## Task to carry out:
The answer should be the lines from the one with "JEMNÝ ZÁVIT" through the final line of the entries, restated word for word.

## Material provided:
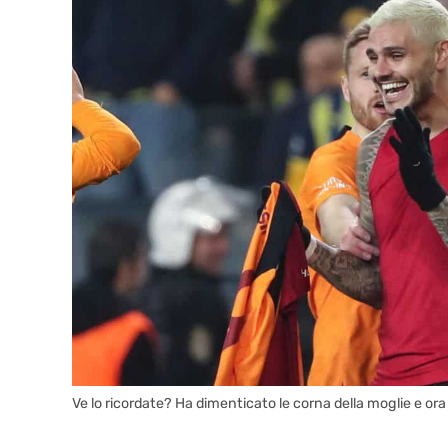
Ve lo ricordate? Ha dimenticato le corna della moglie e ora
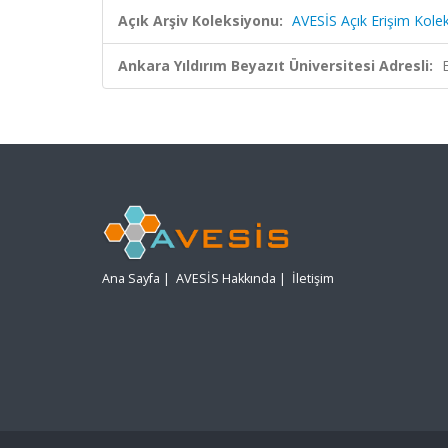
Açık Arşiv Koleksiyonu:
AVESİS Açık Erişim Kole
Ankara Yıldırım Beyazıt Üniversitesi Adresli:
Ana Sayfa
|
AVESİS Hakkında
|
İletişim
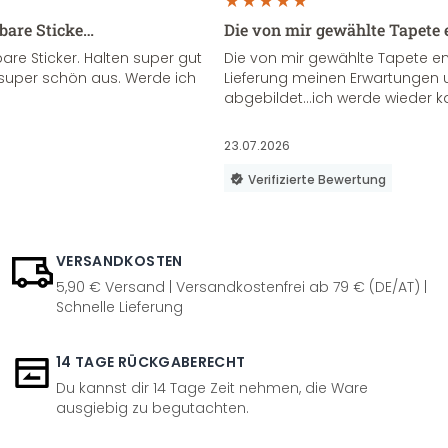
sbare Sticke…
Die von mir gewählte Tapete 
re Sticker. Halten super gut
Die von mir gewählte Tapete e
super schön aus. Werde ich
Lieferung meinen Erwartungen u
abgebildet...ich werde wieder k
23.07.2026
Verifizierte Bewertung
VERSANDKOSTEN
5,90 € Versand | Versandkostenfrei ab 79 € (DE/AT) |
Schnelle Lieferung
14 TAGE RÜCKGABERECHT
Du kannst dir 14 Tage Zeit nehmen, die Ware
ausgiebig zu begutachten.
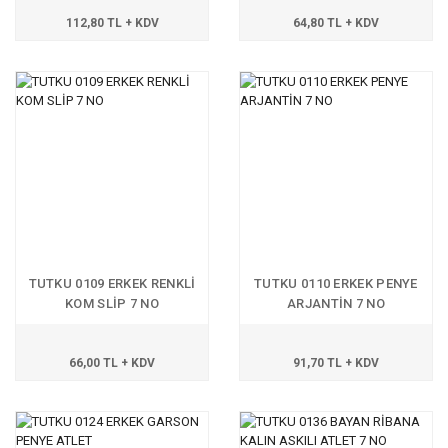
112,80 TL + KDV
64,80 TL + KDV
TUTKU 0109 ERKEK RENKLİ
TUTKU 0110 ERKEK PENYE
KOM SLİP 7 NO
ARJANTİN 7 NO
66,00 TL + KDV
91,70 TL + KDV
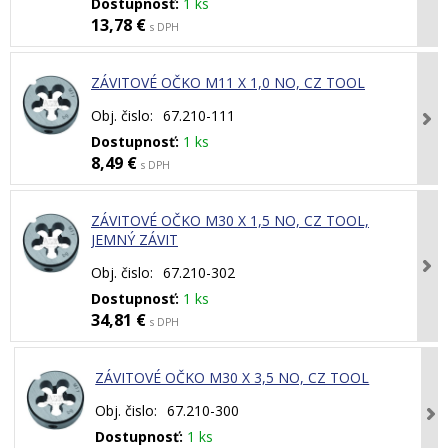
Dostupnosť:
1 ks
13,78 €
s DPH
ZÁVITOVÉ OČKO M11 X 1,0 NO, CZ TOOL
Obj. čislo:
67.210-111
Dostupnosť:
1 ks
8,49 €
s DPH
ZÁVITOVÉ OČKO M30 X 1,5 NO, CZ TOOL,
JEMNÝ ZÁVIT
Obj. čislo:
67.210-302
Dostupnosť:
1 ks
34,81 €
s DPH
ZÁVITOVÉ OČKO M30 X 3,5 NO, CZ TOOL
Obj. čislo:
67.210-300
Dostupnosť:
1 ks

## Reply:
JEMNÝ ZÁVIT
Obj. čislo:
67.210-302
Dostupnosť:
1 ks
34,81 €
s DPH
ZÁVITOVÉ OČKO M30 X 3,5 NO, CZ TOOL
Obj. čislo:
67.210-300
Dostupnosť:
1 ks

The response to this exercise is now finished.